I may have missed it in all the detail in this thread but WHEN are you going and WHEN did AA notify you of the non-flight? Asuming this was ahead of time (before you've even left?), as JonNYC has patiently tried to point out, this has nothing to do with 'denied boarding' or 'cancellation' compensation. Schedules change all the time. AA has offered $200 for the one-day delay, which is pretty reasonable, all things considered. As others have suggested, why not just catch the train, if you don't want a day in Brussels? If $200 doesn't cover the train, tell AA and ask for more. Although at the end of the day, this is an 'SN' issue and not an 'AA' issue, AA 'sold' you the ticket and should take responsibility for what they sold - which it appears they have.

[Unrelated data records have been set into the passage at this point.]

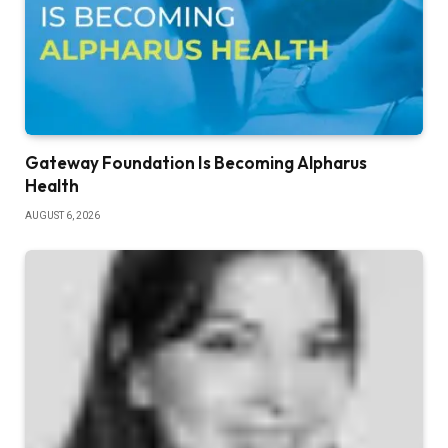
Gateway Foundation Is Becoming Alpharus
Health
AUGUST 6, 2026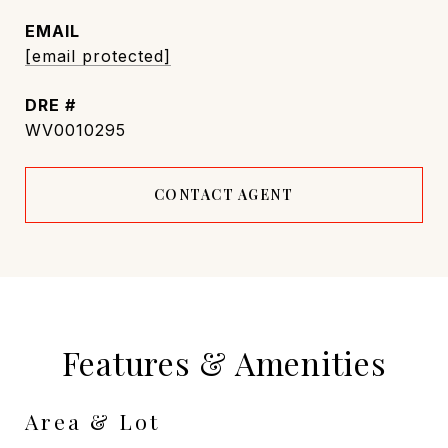
EMAIL
[email protected]
DRE #
WV0010295
CONTACT AGENT
Features & Amenities
Area & Lot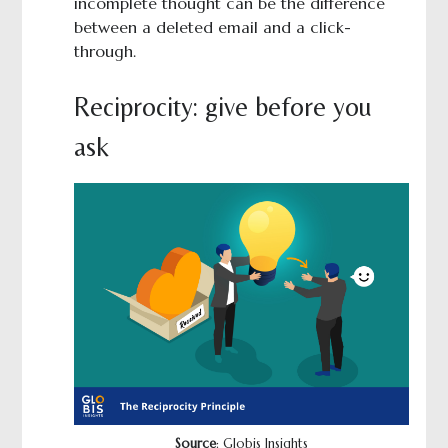
incomplete thought can be the difference
between a deleted email and a click-
through.
Reciprocity: give before you
ask
Source
: Globis Insights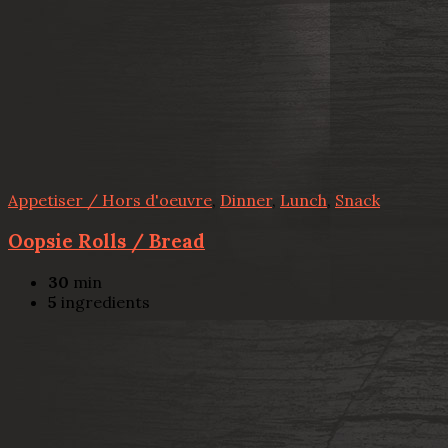
Appetiser / Hors d'oeuvre
,
Dinner
,
Lunch
,
Snack
Oopsie Rolls / Bread
30
min
5
ingredients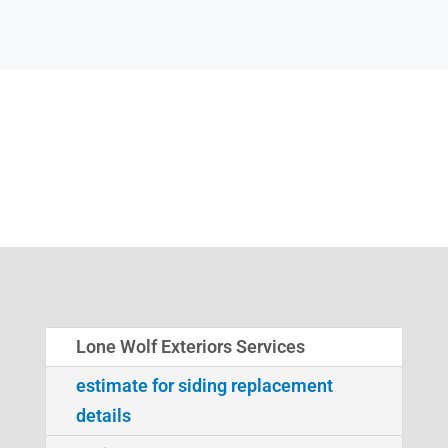
Lone Wolf Exteriors Services
estimate for siding replacement
details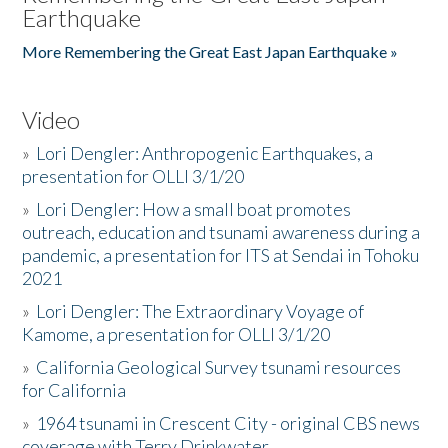
Earthquake
More Remembering the Great East Japan Earthquake »
Video
»
Lori Dengler: Anthropogenic Earthquakes, a
presentation for OLLI 3/1/20
»
Lori Dengler: How a small boat promotes
outreach, education and tsunami awareness during a
pandemic, a presentation for ITS at Sendai in Tohoku
2021
»
Lori Dengler: The Extraordinary Voyage of
Kamome, a presentation for OLLI 3/1/20
»
California Geological Survey tsunami resources
for California
»
1964 tsunami in Crescent City - original CBS news
coverage with Terry Drinkwater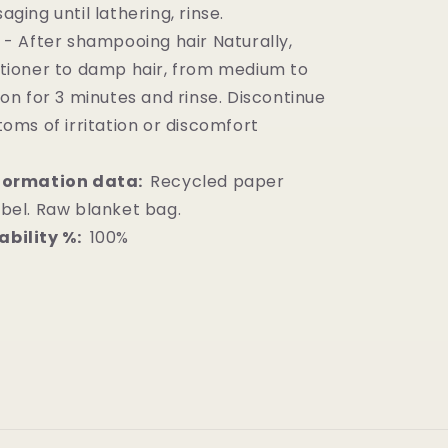
ging until lathering, rinse.
 - After shampooing hair Naturally,
tioner to damp hair, from medium to
 on for 3 minutes and rinse. Discontinue
toms of irritation or discomfort
formation data:
Recycled paper
bel. Raw blanket bag.
bility %:
100%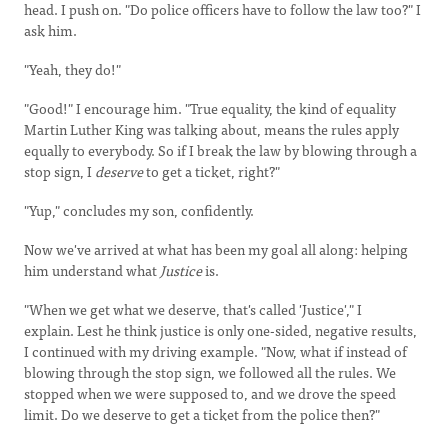
head. I push on. "Do police officers have to follow the law too?" I
ask him.
"Yeah, they do!"
"Good!" I encourage him. "True equality, the kind of equality
Martin Luther King was talking about, means the rules apply
equally to everybody. So if I break the law by blowing through a
stop sign, I
deserve
to get a ticket, right?"
"Yup," concludes my son, confidently.
Now we've arrived at what has been my goal all along: helping
him understand what
Justice
is.
"When we get what we deserve, that's called 'Justice'," I
explain. Lest he think justice is only one-sided, negative results,
I continued with my driving example. "Now, what if instead of
blowing through the stop sign, we followed all the rules. We
stopped when we were supposed to, and we drove the speed
limit. Do we deserve to get a ticket from the police then?"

hhonorman Apr 1, 06 12:10 pm

Thank you all so much for your replies, insight, and advice. It is all much appreciated. The concensus seems that this is NOT a denied boarding situation (agreed), but rather a schedule change and that AA's offer of 2 $100 vouchers is a great offer because they didn't cause the problem. Most agrees, as do I, that this is a problem caused by SN and thus I should contact them. It seems as though most people here are of the opinion that if an airline changes my schedule by canceling my flight and booking me on the next available flight, that my only recourse (provided they gave me reasonable notice) is to take the new flight, or cancel the tickets and receive a refund. Thanks again for your help.

nologic Apr 1, 06 3:44 pm

What about $200 plus a hotel room. Airlines put travlers up in hotels all the time. All you need is a sympathetic agent to write you a voucher.